Problem to solve:
Return each line exactly, beginning with the one that has "možete obaviti u" and finishing with the final line of the material. Drop any pictures.

Data supplied:
....

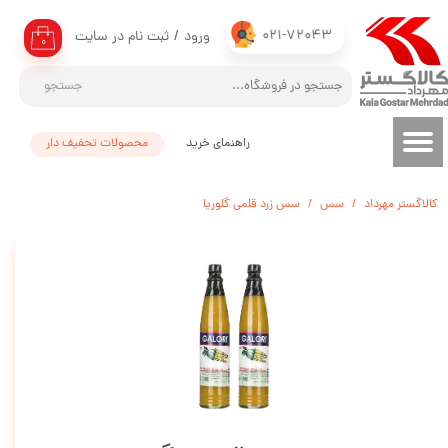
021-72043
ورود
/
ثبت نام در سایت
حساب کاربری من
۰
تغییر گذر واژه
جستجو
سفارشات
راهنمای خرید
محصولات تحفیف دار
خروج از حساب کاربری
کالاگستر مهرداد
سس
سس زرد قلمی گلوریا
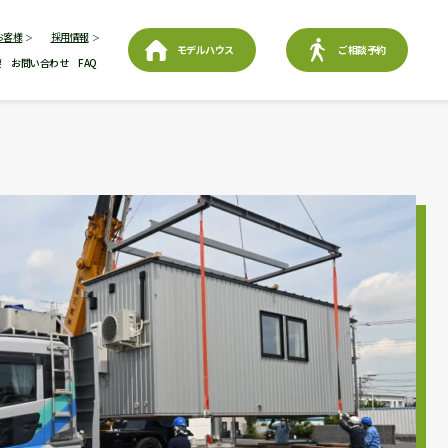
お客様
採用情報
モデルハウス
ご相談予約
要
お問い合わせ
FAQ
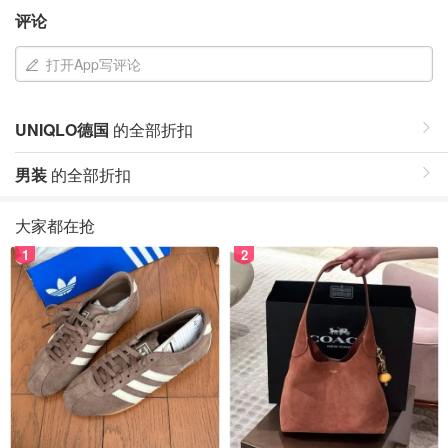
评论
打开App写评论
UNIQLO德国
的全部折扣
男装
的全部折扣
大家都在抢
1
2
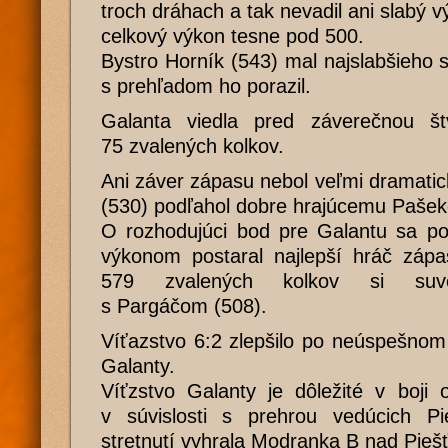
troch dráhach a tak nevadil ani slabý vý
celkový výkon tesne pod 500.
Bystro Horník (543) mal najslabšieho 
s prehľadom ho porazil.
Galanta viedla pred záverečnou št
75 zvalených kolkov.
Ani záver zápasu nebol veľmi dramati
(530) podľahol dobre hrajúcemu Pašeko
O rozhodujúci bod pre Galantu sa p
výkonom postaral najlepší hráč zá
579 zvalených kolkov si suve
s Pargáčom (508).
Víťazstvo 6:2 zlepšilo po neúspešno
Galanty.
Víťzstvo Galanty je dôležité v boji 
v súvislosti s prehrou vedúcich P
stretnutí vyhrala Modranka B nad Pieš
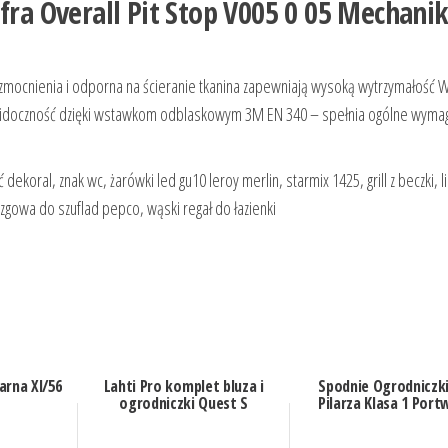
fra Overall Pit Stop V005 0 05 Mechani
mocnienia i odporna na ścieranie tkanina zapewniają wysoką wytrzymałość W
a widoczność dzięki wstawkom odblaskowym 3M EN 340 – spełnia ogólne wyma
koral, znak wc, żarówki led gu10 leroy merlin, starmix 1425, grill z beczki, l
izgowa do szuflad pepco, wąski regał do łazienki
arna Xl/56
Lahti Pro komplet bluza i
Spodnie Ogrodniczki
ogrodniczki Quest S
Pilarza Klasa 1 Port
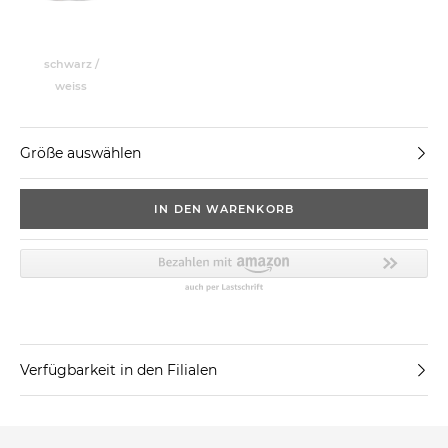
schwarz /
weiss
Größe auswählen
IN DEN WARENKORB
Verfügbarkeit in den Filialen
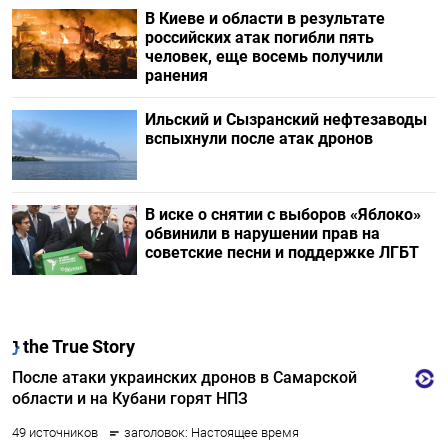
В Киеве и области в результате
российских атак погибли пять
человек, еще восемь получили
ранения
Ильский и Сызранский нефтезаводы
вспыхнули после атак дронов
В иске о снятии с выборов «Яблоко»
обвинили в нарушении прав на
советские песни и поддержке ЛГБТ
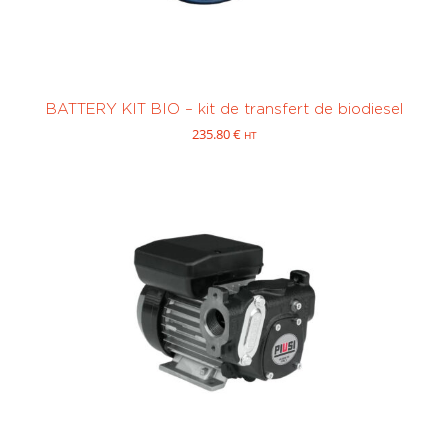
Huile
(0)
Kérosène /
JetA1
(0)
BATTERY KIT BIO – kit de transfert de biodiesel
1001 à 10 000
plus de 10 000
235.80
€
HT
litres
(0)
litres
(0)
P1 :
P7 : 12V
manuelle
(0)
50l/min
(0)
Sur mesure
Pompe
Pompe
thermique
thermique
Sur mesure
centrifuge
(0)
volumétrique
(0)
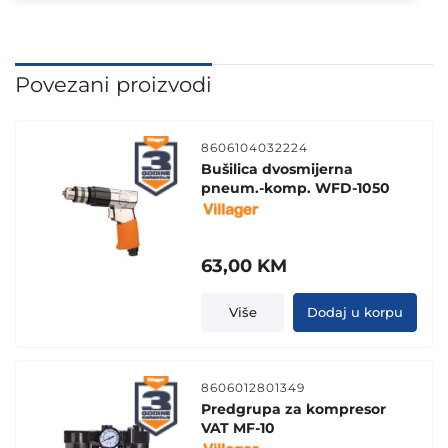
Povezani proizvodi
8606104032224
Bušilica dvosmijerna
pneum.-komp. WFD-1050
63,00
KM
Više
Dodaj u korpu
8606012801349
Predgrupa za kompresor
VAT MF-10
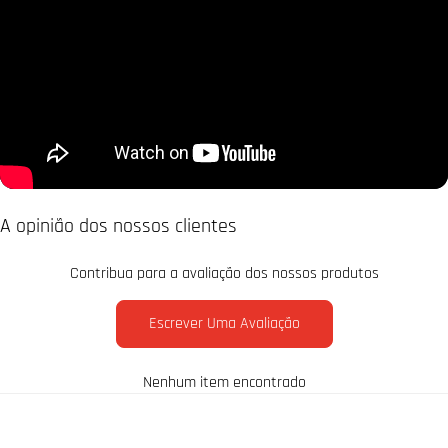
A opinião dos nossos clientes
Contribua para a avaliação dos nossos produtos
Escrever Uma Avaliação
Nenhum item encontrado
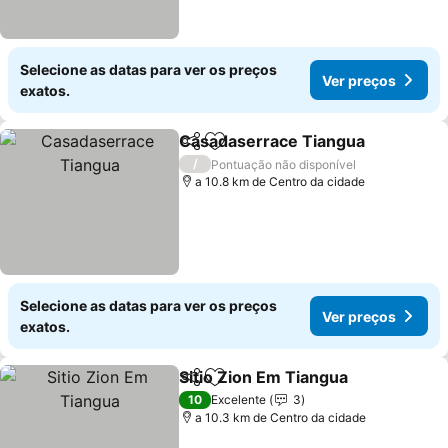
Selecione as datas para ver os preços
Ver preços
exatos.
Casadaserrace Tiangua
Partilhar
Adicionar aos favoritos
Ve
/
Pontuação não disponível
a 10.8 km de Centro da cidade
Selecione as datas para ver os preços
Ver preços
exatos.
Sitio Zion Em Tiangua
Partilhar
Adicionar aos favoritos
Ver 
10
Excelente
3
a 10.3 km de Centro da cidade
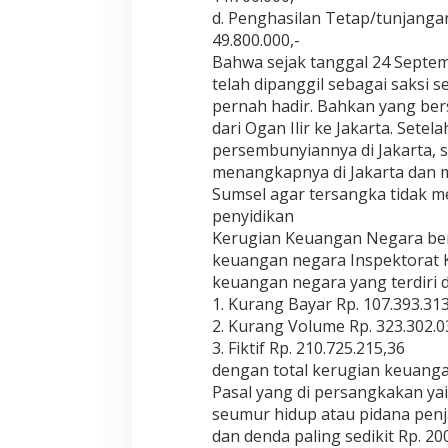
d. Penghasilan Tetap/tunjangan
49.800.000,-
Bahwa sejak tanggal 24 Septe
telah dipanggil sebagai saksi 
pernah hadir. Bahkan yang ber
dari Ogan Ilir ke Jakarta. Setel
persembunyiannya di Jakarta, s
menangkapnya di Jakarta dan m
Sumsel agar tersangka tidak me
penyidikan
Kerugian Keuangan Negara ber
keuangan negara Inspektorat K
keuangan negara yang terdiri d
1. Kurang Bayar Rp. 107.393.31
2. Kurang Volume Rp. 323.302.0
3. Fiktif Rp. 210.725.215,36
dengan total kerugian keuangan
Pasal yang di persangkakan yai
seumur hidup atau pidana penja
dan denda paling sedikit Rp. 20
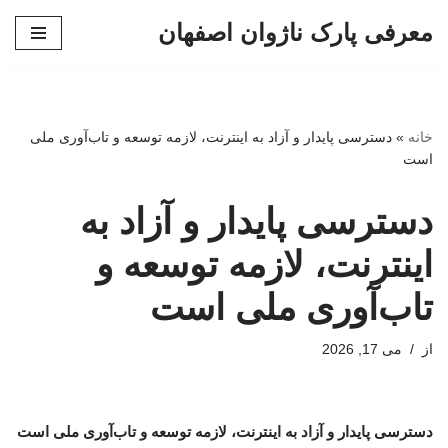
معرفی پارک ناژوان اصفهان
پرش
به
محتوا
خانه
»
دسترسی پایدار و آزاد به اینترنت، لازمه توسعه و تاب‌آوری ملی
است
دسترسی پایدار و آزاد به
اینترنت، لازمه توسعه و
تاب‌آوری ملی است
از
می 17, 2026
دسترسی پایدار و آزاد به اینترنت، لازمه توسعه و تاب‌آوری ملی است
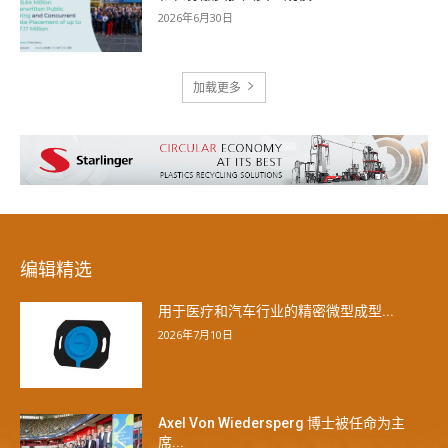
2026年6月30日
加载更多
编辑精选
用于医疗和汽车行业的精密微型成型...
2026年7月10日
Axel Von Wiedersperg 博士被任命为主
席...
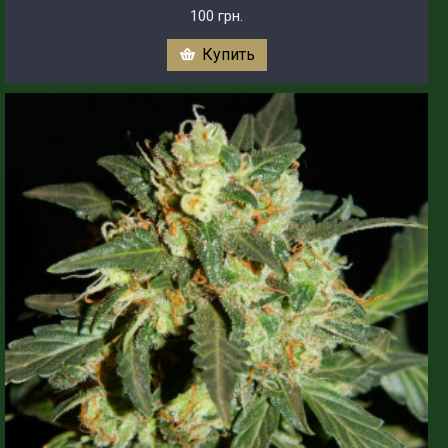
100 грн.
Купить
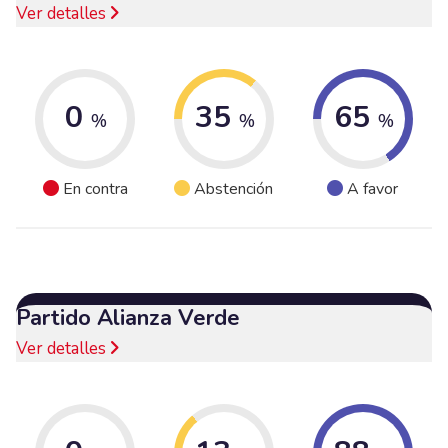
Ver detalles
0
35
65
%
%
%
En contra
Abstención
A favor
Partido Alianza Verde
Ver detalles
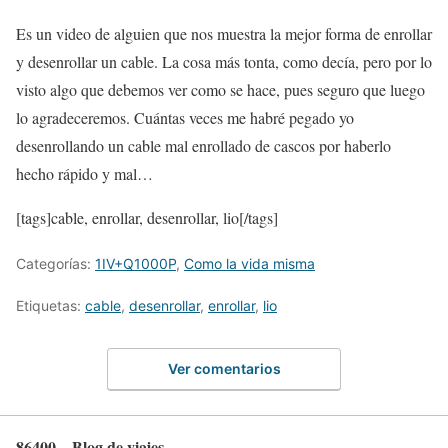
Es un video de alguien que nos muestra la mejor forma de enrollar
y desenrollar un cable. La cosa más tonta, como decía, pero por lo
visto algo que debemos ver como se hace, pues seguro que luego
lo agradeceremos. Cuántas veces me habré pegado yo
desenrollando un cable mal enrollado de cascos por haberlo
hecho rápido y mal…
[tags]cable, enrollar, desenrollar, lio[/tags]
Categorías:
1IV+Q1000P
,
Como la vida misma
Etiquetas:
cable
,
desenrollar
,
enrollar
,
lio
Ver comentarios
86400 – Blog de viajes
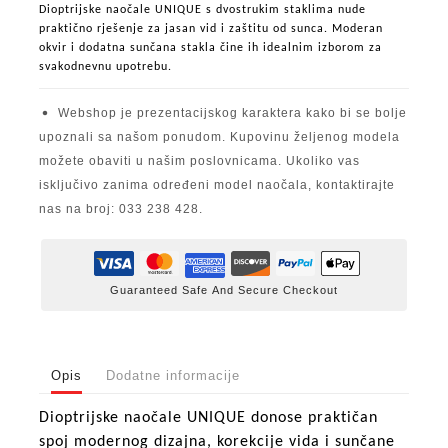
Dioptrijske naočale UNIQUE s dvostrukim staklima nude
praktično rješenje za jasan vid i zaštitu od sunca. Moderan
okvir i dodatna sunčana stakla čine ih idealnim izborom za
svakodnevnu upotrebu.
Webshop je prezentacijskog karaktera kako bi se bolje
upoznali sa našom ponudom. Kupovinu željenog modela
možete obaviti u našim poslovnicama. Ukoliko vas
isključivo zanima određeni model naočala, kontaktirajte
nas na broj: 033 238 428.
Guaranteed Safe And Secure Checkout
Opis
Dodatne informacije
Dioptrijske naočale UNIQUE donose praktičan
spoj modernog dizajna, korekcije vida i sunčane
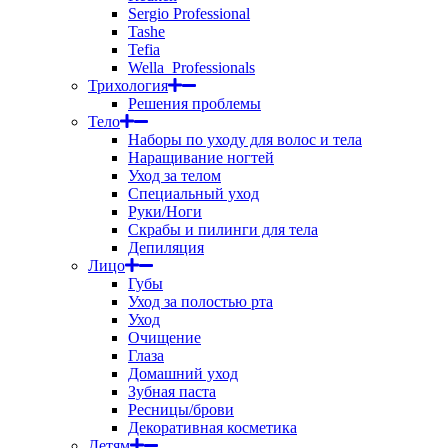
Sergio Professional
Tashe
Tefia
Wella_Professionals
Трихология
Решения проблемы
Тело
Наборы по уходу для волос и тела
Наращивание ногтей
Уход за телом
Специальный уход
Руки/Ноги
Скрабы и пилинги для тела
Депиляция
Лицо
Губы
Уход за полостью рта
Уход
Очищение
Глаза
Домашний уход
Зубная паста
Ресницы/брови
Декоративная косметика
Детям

....

Answer section:
možete obaviti u našim poslovnicama. Ukoliko vas
isključivo zanima određeni model naočala, kontaktirajte
nas na broj: 033 238 428.
Guaranteed Safe And Secure Checkout
Opis
Dodatne informacije
Dioptrijske naočale UNIQUE donose praktičan
spoj modernog dizajna, korekcije vida i sunčane
Sergio Professional
Tashe
Tefia
Wella_Professionals
Трихология
Решения проблемы
Тело
Наборы по уходу для волос и тела
Наращивание ногтей
Уход за телом
Специальный уход
Руки/Ноги
Скрабы и пилинги для тела
Депиляция
Лицо
Губы
Уход за полостью рта
Уход
Очищение
Глаза
Домашний уход
Зубная паста
Ресницы/брови
Декоративная косметика
Детям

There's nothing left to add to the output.